* [EXERCISE DESCRIPTION]: Where the line containing "каждый десятый предложил ограничить" appears, end the copy there, keeping that line; start from the first line of the entries, copy exactly, and omit pictures.

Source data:

═══

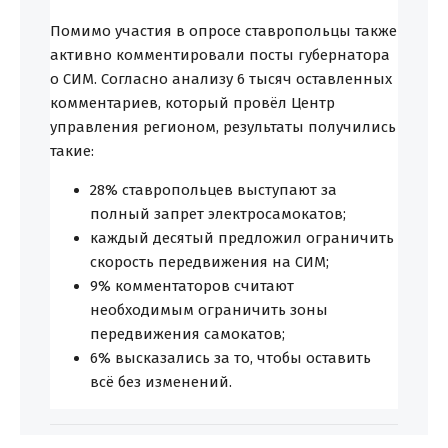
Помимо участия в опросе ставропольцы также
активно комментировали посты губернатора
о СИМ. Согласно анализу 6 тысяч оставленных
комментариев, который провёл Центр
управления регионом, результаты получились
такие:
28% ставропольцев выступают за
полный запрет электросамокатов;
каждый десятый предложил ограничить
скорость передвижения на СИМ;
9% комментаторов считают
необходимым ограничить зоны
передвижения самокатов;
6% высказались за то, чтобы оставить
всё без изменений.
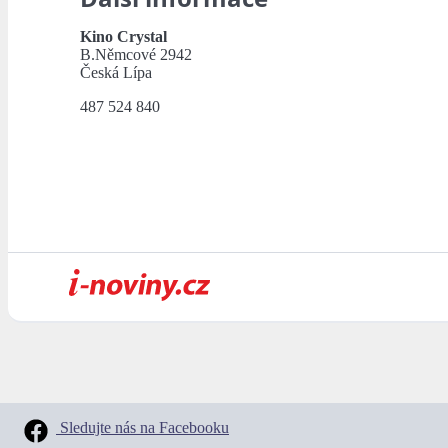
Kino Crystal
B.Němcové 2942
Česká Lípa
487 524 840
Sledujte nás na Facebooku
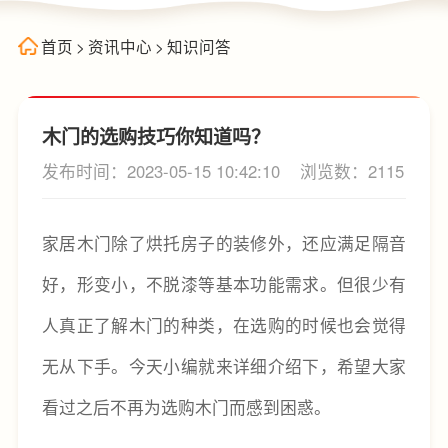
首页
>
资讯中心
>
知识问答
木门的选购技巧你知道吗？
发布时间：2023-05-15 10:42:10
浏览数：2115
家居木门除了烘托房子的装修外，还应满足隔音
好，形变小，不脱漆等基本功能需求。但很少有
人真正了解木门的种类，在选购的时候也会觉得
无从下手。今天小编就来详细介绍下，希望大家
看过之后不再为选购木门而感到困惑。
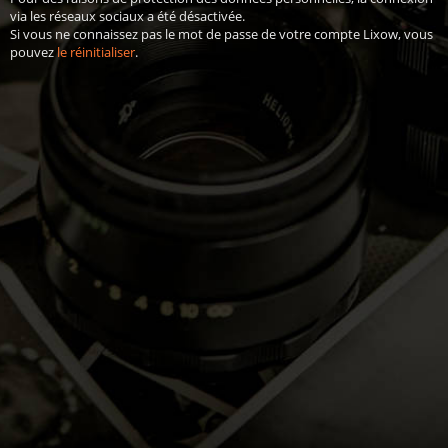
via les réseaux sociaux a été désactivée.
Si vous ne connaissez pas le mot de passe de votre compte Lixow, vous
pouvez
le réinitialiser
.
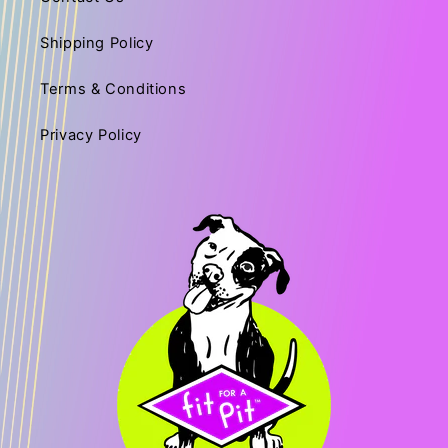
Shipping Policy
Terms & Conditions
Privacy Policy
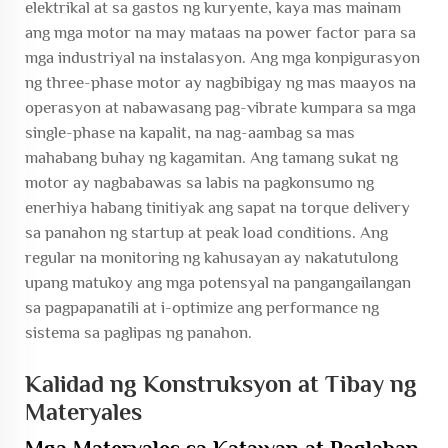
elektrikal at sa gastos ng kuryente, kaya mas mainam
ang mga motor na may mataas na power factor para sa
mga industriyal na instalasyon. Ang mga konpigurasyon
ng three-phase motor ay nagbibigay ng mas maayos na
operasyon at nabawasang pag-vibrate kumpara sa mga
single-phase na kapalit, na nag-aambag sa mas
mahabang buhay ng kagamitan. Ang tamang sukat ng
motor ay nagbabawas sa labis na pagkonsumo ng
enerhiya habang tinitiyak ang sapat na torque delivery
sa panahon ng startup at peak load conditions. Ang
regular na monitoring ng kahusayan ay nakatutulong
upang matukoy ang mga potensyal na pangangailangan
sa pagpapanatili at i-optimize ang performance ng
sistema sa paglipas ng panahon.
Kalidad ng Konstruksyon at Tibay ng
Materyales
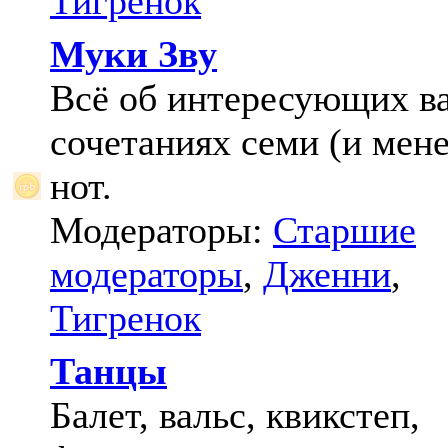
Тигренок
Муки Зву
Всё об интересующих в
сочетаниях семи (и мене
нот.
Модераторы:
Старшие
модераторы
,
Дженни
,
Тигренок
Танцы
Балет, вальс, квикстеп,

═══

* [OUTPUT OF THE EXERCISE]:
Помимо участия в опросе ставропольцы также
активно комментировали посты губернатора
о СИМ. Согласно анализу 6 тысяч оставленных
комментариев, который провёл Центр
управления регионом, результаты получились
такие:
28% ставропольцев выступают за
полный запрет электросамокатов;
каждый десятый предложил ограничить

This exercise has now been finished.